Instantly share code, notes, and snippets.

@mgsisk
Last active January 13, 2022 21:49
Show Gist options
  • Save mgsisk/1094230 to your computer and use it in GitHub Desktop.
Save mgsisk/1094230 to your computer and use it in GitHub Desktop.
[HTML Regex] Regular expression pattern for matching HTML tags.
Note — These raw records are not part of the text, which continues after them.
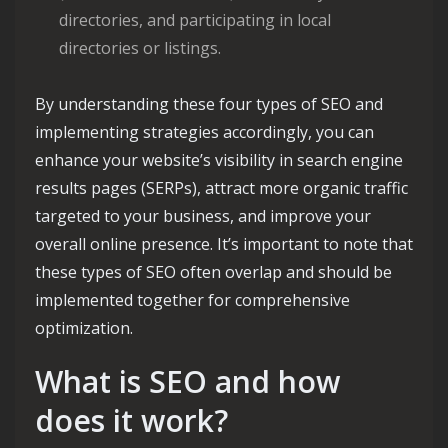
directories, and participating in local
directories or listings.
By understanding these four types of SEO and
implementing strategies accordingly, you can
enhance your website’s visibility in search engine
results pages (SERPs), attract more organic traffic
targeted to your business, and improve your
overall online presence. It’s important to note that
these types of SEO often overlap and should be
implemented together for comprehensive
optimization.
What is SEO and how
does it work?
<(?(?=!--)!--[\s\S]*--|(?(?=\?)\?[\s\S]*\?|(?(?=\/)\/[^.\d-][^\/\]'"[!#$%&()*+,;<=>?@^`{|}~ ]*|[^.\d-][^\/\]'"[!#$%&()*+,;<=>?@^`{|}~ ]*(?:\s[^.\d-][^\/\]'"[!#$%&()*+,;<=>?@^`{|}~ ]*(?:=(?:"[^"]*"|'[^']*'|[^'"<\s]*))?)*)\s?\/?))>
< # Tags always begin with <.
(? # What if...
(?=!--) # We have a comment?
!--[\s\S]*-- # If so, anything goes between <!-- and -->.
| # OR
(? # What if...
(?=\?) # We have a scripting tag?
\?[\s\S]*\? # If so, anything goes between <? and ?>.
| # OR
(? # What if...
(?=\/) # We have a closing tag?
\/ # It should begin with a /.
[^.\d-] # Then the tag name, which can't begin with any of these characters.
[^\/\]'"[!#$%&()*+,;<=>?@^`{|}~ ]* # And can't contain any of these characters.
| # OR... we must have some other tag.
[^.\d-] # Tag names can't begin with these characters.
[^\/\]'"[!#$%&()*+,;<=>?@^`{|}~ ]* # And can't contain any of these characters.
(?: # Do we have any attributes?
\s # If so, they'll begin with a space character.
[^.\d-] # Followed by a name that doesn't begin with any of these characters.
[^\/\]'"[!#$%&()*+,;<=>?@^`{|}~ ]* # And doesn't contain any of these characters.
(?: # Does our attribute have a value?
= # If so, the value will begin with an = sign.
(?: # The value could be:
"[^"]*" # Wrapped in double quotes.
| # OR
'[^']*' # Wrapped in single quotes.
| # OR
[^'"<\s]* # Not wrapped in anything.
) # That does it for our attribute value.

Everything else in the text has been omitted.